Según Freijo, "hay conductas atravesadas por el desconocimiento", y eso "no convierte a la persona en alguien plausible de ser cancelada. Miremos el todo, así también el mundo se nos hace un poco más amable y lo volvemos más amable. El enojo es un gran catalizador pero no podemos enojarnos con todo el mundo, porque hay tiempos, hay momentos, hay escenarios y hay muchas variables en todo. Que el discurso del enojo tenga más que ver con un reconstruir todo que con una cancelación constante donde solo terminamos formando un micromundo, líneas divisorias, en donde el otro es el malo, y aquí estamos los buenos", concluye.

Cancelación en Uruguay

En 2018, desde Twitter, se llamó a un boicot a Tienda Inglesa por su decisión de abrir el 25 de diciembre. Y, casi de inmediato, también a Sergio Puglia, que aquel año se manifestó a favor de la resolución de la empresa. En abril de este año, también desde Twitter, algunos usuarios llamaron a no comprar los productos que el comunicador publicita o promociona en sus programas de radio y televisión. La razón: sus opiniones políticas. En agosto, el conductor denunció un boicot por parte del sello Montevideo Music Group, que le imposibilitó realizar una nota con uno de sus artistas, debido también a sus opiniones y sus declaraciones.

Ese mismo mes Orlando Petinatti se convirtió en tendencia en Twitter con #PetinattiIsOverParty.
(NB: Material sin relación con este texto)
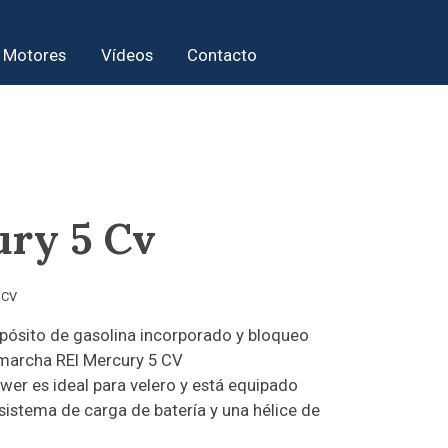
Motores
Vídeos
Contacto
ry 5 Cv
 CV
pósito de gasolina incorporado y bloqueo
marcha REl Mercury 5 CV
wer es ideal para velero y está equipado
 sistema de carga de batería y una hélice de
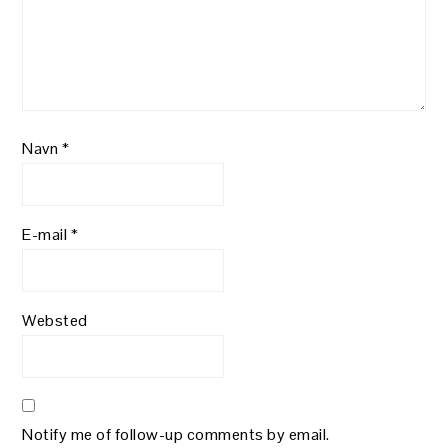
Navn
*
E-mail
*
Websted
Notify me of follow-up comments by email.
Había desaprobado la actuación de una participante en el programa televisivo Got Talent Uruguay porque había cantado en coreano. "Fue una muy linda y dulce presentación. Como no entiendo coreano, para mí es un no", dijo el conductor de Malos Pensamientos. "No sé lo que está cantando, es verdaderamente la canción o nos está embaucando a todos". Su comentario fue considerado xenófobo.

"Me parece positivo el hecho de que muchas personas se posicionaron a favor de lo que nosotras buscábamos transmitir: que la xenofobia no está bien y no debe ser avalada por los medios de comunicación", explica a galería una de las jóvenes que usó el hashtag. Al mismo tiempo, reconoce: "No creo que haya servido mucho porque la gente se olvida rápido de las cosas. Esto desde siempre va mucho más allá de la comunidad del k-pop, nosotras como adolescentes/adultos jóvenes buscamos promover la igualdad en todos los aspectos y la no discriminación, pero muchas personas pensaron que lo hacíamos porque la chica cantaba k-pop y esto no fue así. La sociedad es muy intolerante cuando se trata de asiáticos, es algo que está muy normalizado".